== Segment start ==

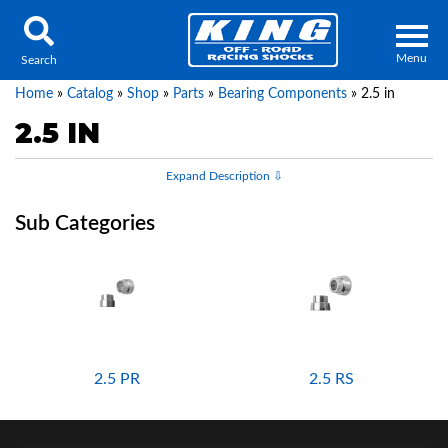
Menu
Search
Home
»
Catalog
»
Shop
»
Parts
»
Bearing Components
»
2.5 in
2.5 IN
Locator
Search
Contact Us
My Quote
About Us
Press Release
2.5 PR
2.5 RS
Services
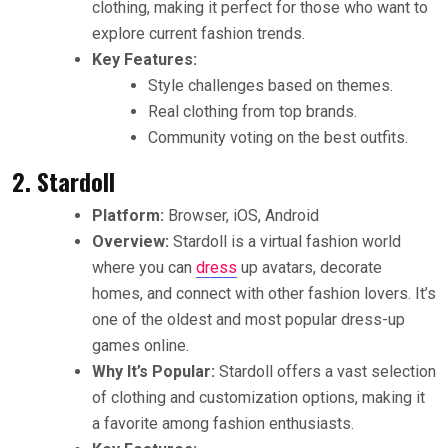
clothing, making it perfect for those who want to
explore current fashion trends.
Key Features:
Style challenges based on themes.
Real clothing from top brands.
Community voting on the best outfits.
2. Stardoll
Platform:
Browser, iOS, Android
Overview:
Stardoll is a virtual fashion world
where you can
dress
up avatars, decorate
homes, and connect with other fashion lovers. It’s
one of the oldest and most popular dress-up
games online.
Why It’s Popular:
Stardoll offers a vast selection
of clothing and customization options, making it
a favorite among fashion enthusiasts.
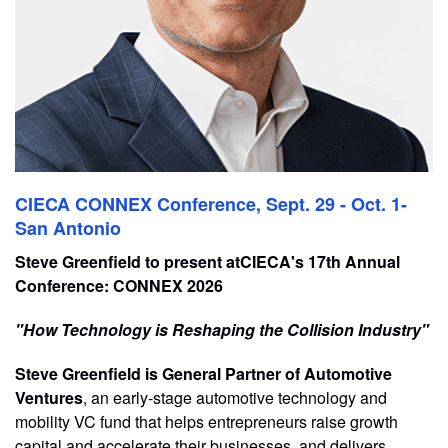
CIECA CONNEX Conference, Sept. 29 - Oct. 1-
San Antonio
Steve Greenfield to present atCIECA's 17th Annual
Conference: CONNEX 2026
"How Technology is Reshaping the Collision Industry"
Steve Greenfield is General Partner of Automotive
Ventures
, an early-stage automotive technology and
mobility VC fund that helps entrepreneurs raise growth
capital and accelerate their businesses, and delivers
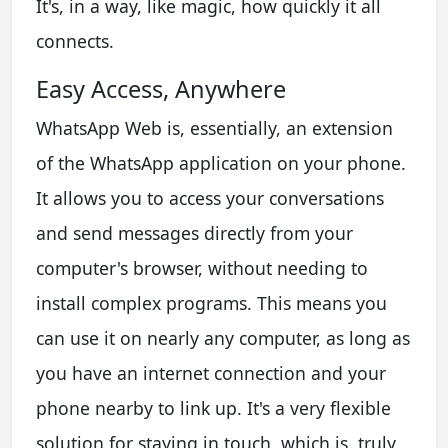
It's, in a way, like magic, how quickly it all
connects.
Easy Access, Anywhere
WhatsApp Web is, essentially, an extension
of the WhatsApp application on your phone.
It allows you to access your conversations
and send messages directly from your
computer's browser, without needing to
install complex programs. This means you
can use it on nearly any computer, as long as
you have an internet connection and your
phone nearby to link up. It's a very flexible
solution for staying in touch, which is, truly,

== Segment end ==

**Activity:** In the entries above, which lines run from the one with "2. Stardoll" up to and including the one with "WhatsApp Web is, essentially, an extension"? Write them out exactly, without the pictures.

**Written response:**
2. Stardoll
Platform:
Browser, iOS, Android
Overview:
Stardoll is a virtual fashion world
where you can
dress
up avatars, decorate
homes, and connect with other fashion lovers. It’s
one of the oldest and most popular dress-up
games online.
Why It’s Popular:
Stardoll offers a vast selection
of clothing and customization options, making it
a favorite among fashion enthusiasts.
CIECA CONNEX Conference, Sept. 29 - Oct. 1-
San Antonio
Steve Greenfield to present atCIECA's 17th Annual
Conference: CONNEX 2026
"How Technology is Reshaping the Collision Industry"
Steve Greenfield is General Partner of Automotive
Ventures
, an early-stage automotive technology and
mobility VC fund that helps entrepreneurs raise growth
capital and accelerate their businesses, and delivers
It's, in a way, like magic, how quickly it all
connects.
Easy Access, Anywhere
WhatsApp Web is, essentially, an extension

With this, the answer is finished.